[Opening Material for this task section]

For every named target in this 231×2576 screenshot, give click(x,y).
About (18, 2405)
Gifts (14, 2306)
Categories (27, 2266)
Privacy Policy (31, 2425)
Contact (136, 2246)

[Closing Material for this task section]
[Opening Material for this task section]

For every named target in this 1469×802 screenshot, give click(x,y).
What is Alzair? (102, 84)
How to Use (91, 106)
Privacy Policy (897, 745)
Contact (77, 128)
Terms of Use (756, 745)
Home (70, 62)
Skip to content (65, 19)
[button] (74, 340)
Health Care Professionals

[Closing Material for this task section]
[Opening Material for this task section]

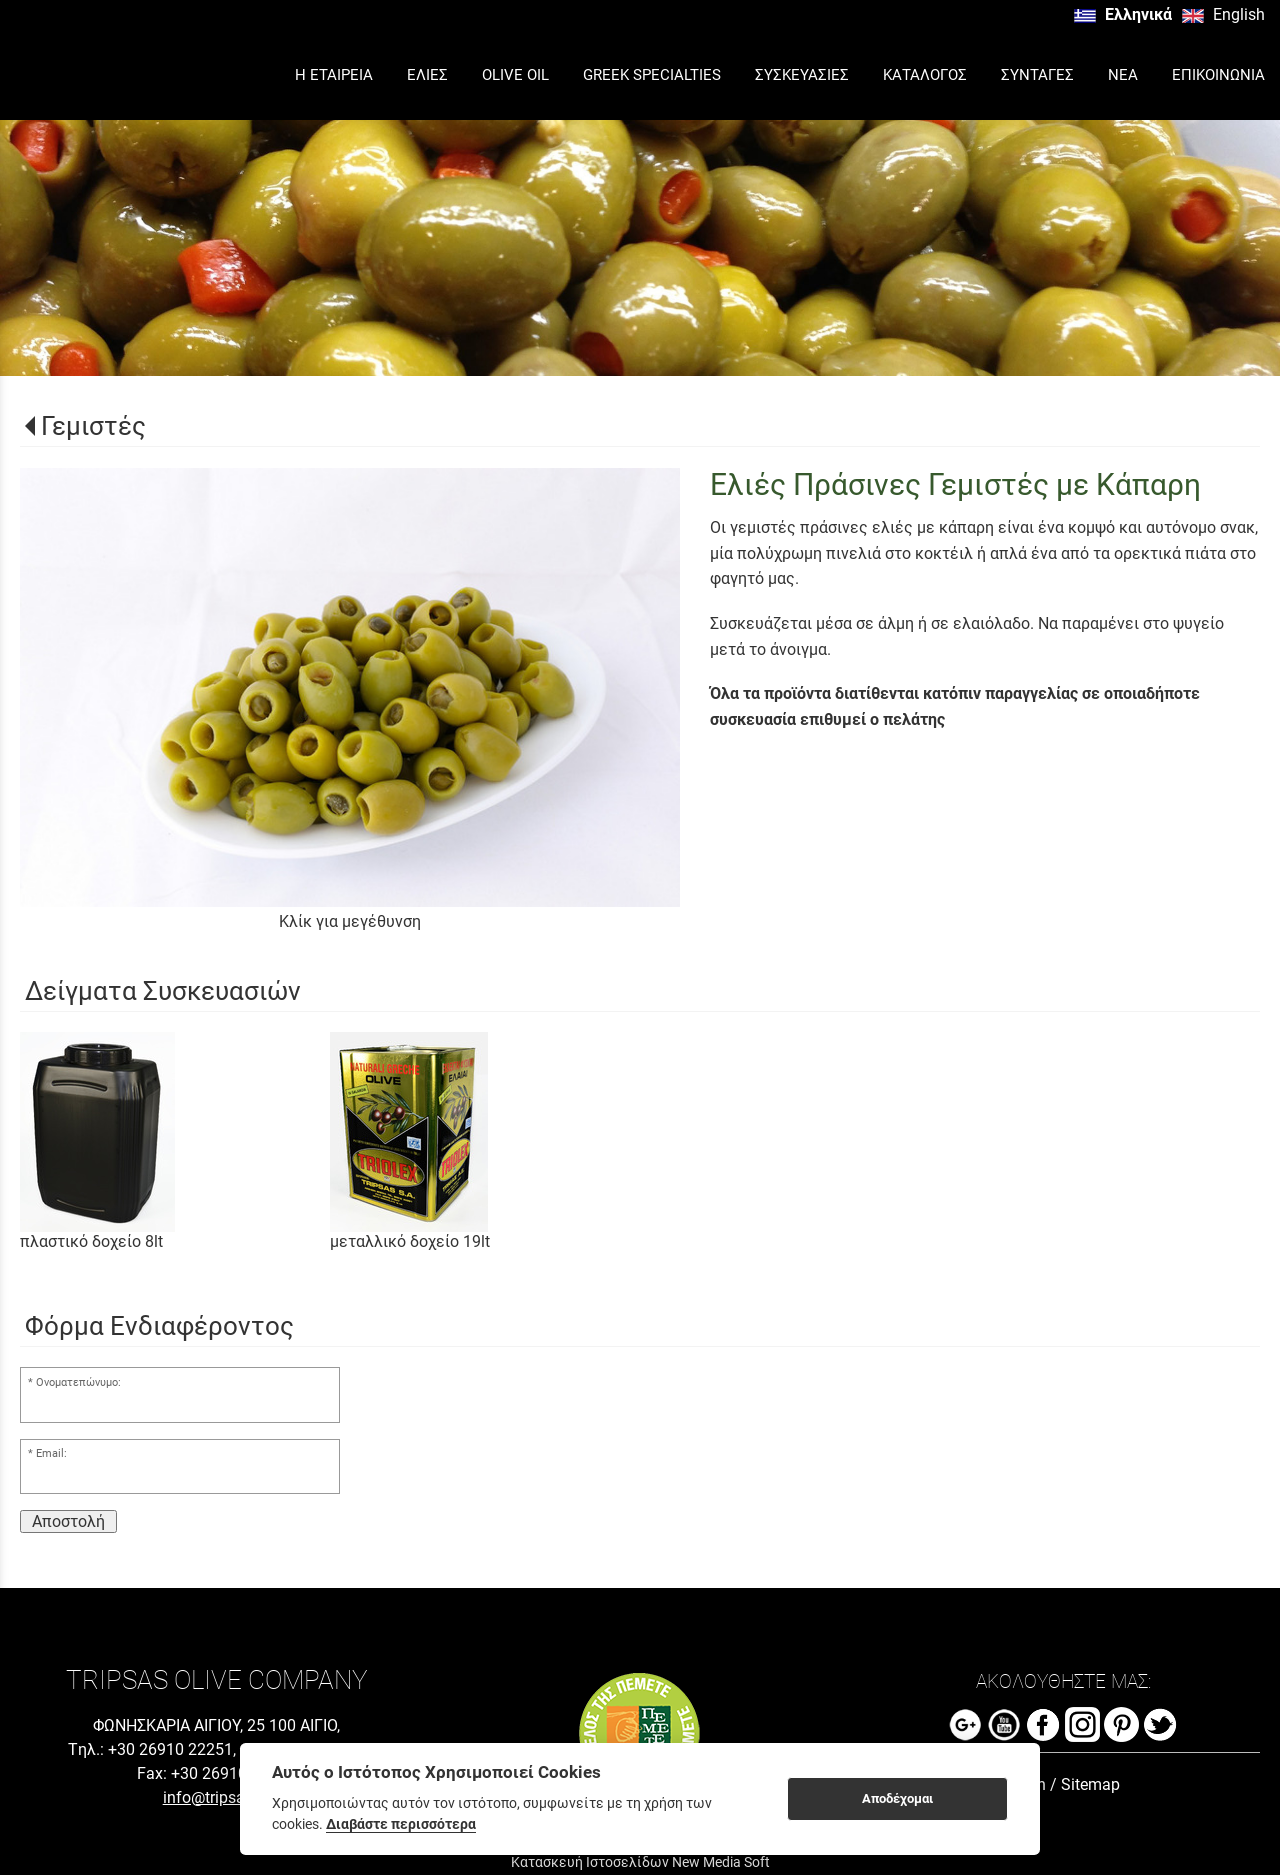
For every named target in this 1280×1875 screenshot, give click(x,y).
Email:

[Closing Material for this task section]

What the task asks:
Scan the material above for the string "screenshot" and return the lines that hold it.

Reply to the task:
For every named target in this 231×2576 screenshot, give click(x,y).
For every named target in this 1469×802 screenshot, give click(x,y).
For every named target in this 1280×1875 screenshot, give click(x,y).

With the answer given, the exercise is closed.